6
$\begingroup$

I'm in a debate with a coworker and I'm starting to wonder if I'm wrong but the internet is confusing me more.

We have continuous data $[0, \infty)$ that is retrospectively selected on individuals. The selection is non random. Our sample sizes are $\approx 1000$. Our data is heavily skewed towards the left with some strong bumps towards the tail.

My strategy is to look at the distribution of the data before statistical tests between two groups via histograms, q-q plots, and Shapiro Wilk test. If the data is approximately normal I use an appropriate test (t-test, ANOVA, Linear Regression etc). If not I use an appropriate non-parametric method (Mann-Whitney Test, Kruskal-Wallis, Bootstrap regression model).

My coworker doesn't look at the distribution if the sample size is >30 or >50 he automatically assumes it is normal and cites the central limit theorem for using the t-test or ANOVA.

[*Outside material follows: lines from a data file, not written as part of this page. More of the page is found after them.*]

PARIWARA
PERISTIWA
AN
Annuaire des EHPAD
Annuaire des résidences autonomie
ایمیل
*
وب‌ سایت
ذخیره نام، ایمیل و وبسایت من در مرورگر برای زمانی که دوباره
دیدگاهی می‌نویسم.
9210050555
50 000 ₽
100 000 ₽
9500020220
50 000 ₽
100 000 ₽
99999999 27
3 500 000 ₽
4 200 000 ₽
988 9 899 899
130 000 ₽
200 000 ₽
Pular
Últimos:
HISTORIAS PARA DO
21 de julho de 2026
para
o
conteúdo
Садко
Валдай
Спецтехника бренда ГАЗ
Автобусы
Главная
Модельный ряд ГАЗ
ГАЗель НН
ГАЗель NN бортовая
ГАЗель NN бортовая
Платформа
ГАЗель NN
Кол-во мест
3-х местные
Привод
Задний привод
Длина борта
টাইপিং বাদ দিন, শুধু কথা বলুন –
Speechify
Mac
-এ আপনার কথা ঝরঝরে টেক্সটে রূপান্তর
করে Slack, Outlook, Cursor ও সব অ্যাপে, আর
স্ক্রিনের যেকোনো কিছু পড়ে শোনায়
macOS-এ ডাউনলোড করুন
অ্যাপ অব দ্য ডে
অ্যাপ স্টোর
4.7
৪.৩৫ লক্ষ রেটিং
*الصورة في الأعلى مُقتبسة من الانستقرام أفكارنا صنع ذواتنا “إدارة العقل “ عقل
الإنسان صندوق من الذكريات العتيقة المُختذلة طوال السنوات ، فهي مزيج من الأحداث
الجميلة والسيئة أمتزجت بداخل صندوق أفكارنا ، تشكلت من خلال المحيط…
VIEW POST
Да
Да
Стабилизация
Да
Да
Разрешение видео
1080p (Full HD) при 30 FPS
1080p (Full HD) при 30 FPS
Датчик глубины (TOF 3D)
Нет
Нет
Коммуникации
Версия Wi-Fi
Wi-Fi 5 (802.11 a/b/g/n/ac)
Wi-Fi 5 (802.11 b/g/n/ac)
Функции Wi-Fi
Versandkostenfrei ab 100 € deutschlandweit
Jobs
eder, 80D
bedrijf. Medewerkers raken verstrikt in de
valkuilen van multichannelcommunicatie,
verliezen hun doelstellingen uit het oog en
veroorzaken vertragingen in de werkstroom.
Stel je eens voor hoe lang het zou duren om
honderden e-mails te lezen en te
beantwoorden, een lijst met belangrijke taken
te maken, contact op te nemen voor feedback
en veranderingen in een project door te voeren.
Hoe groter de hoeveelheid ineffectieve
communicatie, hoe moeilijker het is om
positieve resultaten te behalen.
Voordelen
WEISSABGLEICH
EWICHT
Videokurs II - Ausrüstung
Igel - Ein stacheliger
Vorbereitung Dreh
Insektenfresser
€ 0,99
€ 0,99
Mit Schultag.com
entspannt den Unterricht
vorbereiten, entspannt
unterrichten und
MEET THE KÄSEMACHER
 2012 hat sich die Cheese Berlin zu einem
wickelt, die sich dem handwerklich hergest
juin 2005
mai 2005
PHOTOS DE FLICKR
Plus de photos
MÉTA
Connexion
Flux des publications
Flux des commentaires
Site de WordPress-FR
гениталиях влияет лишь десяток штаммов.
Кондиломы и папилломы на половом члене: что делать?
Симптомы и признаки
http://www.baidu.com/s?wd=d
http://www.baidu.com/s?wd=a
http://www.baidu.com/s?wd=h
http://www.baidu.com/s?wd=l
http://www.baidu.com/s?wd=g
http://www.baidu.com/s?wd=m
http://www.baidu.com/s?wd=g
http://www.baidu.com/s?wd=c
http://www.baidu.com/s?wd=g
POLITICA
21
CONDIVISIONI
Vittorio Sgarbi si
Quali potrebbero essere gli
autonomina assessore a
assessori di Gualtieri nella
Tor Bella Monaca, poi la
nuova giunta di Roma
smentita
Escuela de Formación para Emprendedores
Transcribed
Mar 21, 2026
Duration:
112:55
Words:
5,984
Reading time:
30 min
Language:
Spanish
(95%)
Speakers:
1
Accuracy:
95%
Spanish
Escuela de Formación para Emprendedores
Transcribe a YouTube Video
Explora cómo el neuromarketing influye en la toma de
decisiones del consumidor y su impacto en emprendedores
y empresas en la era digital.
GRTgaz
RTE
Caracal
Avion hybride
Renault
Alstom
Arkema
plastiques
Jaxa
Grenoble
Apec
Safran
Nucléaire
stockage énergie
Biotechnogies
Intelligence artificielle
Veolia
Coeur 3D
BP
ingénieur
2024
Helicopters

They cite this paper: t-tests, non-parametric tests, and large studies—a paradox of statistical practice? and say that I'm over-using non parametric tests. My understanding is my method would tell me if it's appropriate to do a normal distribution though because I thought that for heavy skewed data the n to reach ~normal distribution was higher. I know given a large enough sample size it would eventually get there but especially for the smaller sample sizes isn't it better to check? To me it makes sense that since multiple tests show that the data isn't normal it's inappropriate to use normal distribution then. Also if needing a sample size of 30 was all you needed for assuming normality why is so much work done on other distributions in statistical software? Everything would be normal distribution or non parametric then. Why bother with binomial distributions or gamma distributions? However they keep sending me papers about central limit theorem and now I'm not so sure. Maybe I am wrong and I shouldn't bother checking these assumptions.

Who is right and why?

$\endgroup$
12
  • 7
    $\begingroup$ Show your coworker some examples, such as the (extreme) one discussed at stats.stackexchange.com/questions/69898. It clearly controverts the paper's overly general conclusion that "For studies with a large sample size, t-tests and their corresponding confidence intervals can and should be used even for heavily skewed data." This conclusion is based on (extremely) limited simulations and one case study and then justified with "the t-test is robust even to severely skewed data and should be used almost exclusively." That is, at best, a statistically naive statement. $\endgroup$
    – whuber
    Commented Oct 23, 2020 at 16:15
  • 4
    $\begingroup$ You seem to be making the mistake of thinking that the central limit theorem says that your data will converge to a normal distribution. That is false: stats.stackexchange.com/questions/473455/…. $\endgroup$
    – Dave
    Commented Oct 23, 2020 at 16:25
  • 3
    $\begingroup$ @sean Could you explain why "automatically assuming [a sample] is normal" when its size exceeds 50 is any any sense "essentially correct"?? Even supposing the colleague is really referring to the sampling distribution of a statistic, very strong assumptions (which are not in evidence here) are needed to support any such conclusion. $\endgroup$
    – whuber
    Commented Oct 23, 2020 at 19:05
  • 4
    $\begingroup$ More like NEVER. The CLT may lead to normally distributed $\bar X,$ but if data are not normal then $\bar X$ and $S$ cannot be independent, and the "t-statistic" cannot have a Student t dist'n. [Note: $\bar X$ and $S$ are independent only for normal data.] // If your co-worker is your boss, maybe best to tread softly; otherwise, maybe let him know his information is from uninformed sources. $\endgroup$
    – BruceET
    Commented Oct 24, 2020 at 6:02
  • 2
    $\begingroup$ @BruceET, you cannot have a t-distribution, but maybe you get something that is close to it. $\endgroup$ Commented Oct 24, 2020 at 13:59

2 Answers 2

3
$\begingroup$

My strategy is to look at the distribution of the data before statistical tests between two groups via histograms, q-q plots, and Shapiro Wilk test. If the data is approximately normal I use an appropriate test (t-test, ANOVA, Linear Regression etc). If not I use an appropriate non-parametric method (Mann-Whitney Test, Kruskal-Wallis, Bootstrap regression model).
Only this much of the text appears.